I never wrote Leia Organa as a character, either — nor did I ever meet Carrie Fisher, whom I saw many times at conventions, always across the venue, surrounded by a crowd of her admirers. But by contrast, I feel like I’ve expressed my thoughts about her Star Wars performance plenty of times, in a lot of different ways.

Certainly through my writing: has anyone not noticed that in all the Star Wars stories I’ve done — from Knights of the Old Republic through New Dawn, the female leads are tougher than all the guys? That comes from somewhere, from the strength and attitude Carrie gave to Leia. Even Rae Sloane — ostensibly a villain — trades on the archetype of confidence and competence that Carrie Fisher created. I’m thankful to have had that example.

So to an extent, I’ve had at least some opportunity to put my feelings about the character she played into words. I haven’t had the same chance when it comes to talking about the woman herself and her other work, though — and I’d like to rectify that.

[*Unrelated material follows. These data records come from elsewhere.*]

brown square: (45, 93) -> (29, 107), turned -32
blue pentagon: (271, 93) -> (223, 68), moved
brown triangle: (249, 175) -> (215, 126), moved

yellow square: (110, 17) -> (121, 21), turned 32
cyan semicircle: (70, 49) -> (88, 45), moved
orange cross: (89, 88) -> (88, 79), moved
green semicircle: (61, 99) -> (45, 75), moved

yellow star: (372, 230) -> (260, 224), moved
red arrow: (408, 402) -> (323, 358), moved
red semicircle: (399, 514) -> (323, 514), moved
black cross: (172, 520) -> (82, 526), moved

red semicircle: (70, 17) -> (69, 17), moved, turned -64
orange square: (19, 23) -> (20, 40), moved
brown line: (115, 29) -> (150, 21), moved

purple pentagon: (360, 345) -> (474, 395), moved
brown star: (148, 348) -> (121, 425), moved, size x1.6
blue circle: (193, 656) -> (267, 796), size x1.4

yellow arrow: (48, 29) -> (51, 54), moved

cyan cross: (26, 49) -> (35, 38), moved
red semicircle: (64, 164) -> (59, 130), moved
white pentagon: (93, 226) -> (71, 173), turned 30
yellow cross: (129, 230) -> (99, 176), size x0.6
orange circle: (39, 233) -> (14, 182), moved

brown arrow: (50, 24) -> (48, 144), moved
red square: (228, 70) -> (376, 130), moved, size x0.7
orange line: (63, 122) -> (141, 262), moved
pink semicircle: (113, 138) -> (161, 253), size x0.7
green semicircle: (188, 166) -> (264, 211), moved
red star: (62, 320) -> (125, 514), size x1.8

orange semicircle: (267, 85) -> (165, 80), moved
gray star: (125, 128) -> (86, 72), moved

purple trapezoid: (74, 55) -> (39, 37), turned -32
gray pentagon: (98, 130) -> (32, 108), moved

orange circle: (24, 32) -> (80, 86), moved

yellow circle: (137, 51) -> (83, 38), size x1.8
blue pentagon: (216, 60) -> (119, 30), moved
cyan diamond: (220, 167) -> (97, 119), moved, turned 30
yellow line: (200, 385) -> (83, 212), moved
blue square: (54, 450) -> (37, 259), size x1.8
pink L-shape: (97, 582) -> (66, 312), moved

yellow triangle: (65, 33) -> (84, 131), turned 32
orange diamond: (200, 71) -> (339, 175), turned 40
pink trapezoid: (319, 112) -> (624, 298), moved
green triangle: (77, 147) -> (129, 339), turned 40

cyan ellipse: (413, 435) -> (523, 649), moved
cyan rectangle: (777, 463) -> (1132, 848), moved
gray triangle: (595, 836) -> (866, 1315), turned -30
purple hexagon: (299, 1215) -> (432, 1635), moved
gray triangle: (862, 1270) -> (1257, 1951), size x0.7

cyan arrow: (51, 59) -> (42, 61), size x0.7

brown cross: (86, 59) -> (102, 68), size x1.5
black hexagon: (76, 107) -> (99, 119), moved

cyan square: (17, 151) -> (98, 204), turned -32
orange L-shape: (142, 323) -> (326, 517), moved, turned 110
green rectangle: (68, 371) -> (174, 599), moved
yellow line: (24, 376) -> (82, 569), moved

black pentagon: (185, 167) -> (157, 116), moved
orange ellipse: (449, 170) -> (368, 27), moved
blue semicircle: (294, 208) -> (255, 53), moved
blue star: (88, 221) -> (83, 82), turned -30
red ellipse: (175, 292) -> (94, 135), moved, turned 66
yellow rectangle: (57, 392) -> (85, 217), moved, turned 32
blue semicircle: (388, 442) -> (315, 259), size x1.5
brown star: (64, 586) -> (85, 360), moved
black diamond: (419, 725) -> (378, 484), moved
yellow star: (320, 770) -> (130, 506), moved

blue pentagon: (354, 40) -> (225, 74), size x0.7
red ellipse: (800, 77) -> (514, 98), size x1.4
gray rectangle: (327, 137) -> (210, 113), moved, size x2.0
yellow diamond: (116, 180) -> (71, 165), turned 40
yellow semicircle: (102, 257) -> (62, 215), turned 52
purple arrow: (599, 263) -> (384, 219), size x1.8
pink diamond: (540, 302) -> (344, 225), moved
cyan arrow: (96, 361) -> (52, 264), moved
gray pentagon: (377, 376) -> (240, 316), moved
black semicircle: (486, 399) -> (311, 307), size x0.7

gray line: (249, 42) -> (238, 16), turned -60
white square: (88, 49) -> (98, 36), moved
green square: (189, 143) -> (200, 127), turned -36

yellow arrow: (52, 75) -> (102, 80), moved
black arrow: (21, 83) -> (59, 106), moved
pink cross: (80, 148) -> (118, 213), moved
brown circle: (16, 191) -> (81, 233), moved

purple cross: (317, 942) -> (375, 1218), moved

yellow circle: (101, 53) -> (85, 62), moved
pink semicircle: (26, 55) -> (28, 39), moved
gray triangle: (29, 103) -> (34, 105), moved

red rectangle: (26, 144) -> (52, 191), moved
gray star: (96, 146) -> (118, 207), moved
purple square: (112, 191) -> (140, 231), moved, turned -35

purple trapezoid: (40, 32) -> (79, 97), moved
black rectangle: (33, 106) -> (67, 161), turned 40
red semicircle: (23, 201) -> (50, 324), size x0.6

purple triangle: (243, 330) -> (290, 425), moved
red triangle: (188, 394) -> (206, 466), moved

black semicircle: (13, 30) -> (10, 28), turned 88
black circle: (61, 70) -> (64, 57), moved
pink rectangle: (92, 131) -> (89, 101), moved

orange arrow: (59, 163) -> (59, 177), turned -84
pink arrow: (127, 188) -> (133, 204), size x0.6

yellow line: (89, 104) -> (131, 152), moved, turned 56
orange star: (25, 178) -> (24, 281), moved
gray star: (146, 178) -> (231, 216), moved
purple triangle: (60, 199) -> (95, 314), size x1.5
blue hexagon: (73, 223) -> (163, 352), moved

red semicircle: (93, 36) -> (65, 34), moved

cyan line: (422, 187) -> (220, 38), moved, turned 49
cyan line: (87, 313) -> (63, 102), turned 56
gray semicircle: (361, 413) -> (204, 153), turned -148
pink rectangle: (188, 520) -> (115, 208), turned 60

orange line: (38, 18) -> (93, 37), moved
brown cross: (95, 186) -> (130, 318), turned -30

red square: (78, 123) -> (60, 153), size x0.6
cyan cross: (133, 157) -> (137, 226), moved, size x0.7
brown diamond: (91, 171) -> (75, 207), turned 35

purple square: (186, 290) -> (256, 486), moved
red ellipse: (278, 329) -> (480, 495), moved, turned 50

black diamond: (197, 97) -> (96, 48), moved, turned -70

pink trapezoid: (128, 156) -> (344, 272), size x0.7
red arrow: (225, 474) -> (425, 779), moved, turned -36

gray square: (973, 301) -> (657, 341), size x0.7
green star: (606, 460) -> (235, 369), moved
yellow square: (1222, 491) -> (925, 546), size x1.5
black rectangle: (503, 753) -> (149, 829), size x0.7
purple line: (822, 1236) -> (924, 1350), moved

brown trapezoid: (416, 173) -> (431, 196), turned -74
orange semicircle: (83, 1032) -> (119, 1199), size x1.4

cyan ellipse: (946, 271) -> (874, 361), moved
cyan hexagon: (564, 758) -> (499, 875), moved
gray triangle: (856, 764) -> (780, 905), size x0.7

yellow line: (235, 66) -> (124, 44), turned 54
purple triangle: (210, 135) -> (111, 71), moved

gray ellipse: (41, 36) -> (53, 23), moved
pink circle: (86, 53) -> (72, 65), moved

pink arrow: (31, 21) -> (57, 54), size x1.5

I’m big into Hollywood history, as a lot of people know, and as Debbie Reynolds‘ and Eddie Fisher‘s daughter, Carrie lived a life surrounded by it and part of it. Practically every other entertainment biography I’ve read covering the 1970s forward has her in it somewhere, being fascinating around other fascinating people, in fields from comedy to music. (Just look at the wide range of reactions from names you know here.)

She’s everywhere on screen as well — the kids and I watched When Harry Met Sally just the other day — and her own writing is terrific. I’ve been meaning to watch Postcards from the Edge again for a long time. I have several of her books on my shelves.

Ringo and Carrie

Whenever I meet actors I always try to ask something new, something they don’t always hear about, so as not to be the thirty millionth person to ask about their best-known project. In her case, I’ve long been struggling to pick out just one thing to ask about when I got to meet her. I was leaning toward the 1978 Ringo TV special, where she costarred with Ringo Starr (playing a double role as his twin Ognir Rrats) — or perhaps asking about her and Penny Marshall‘s adventures. I wish now I had figured something out, and made a point to cross the room and simply thank her for being herself — in addition to playing Leia and so many other characters. You always think there’s time.

She’ll be getting many memorials written over the next few days, many
far more personal and informed than this. I urge you to read them. I can’t describe the anguish on my social media feeds right now; hopefully, those pieces will help. For myself, I’m hoping the fact that I’ve been able to celebrate Star Wars and her performance in print will make this easier this time around — but I just don’t know. I’m just thankful I had her inspiration to draw from. I’m also thankful she came back for the sequel films, and that hopefully we’ll have another performance to see.

But there should have been many more.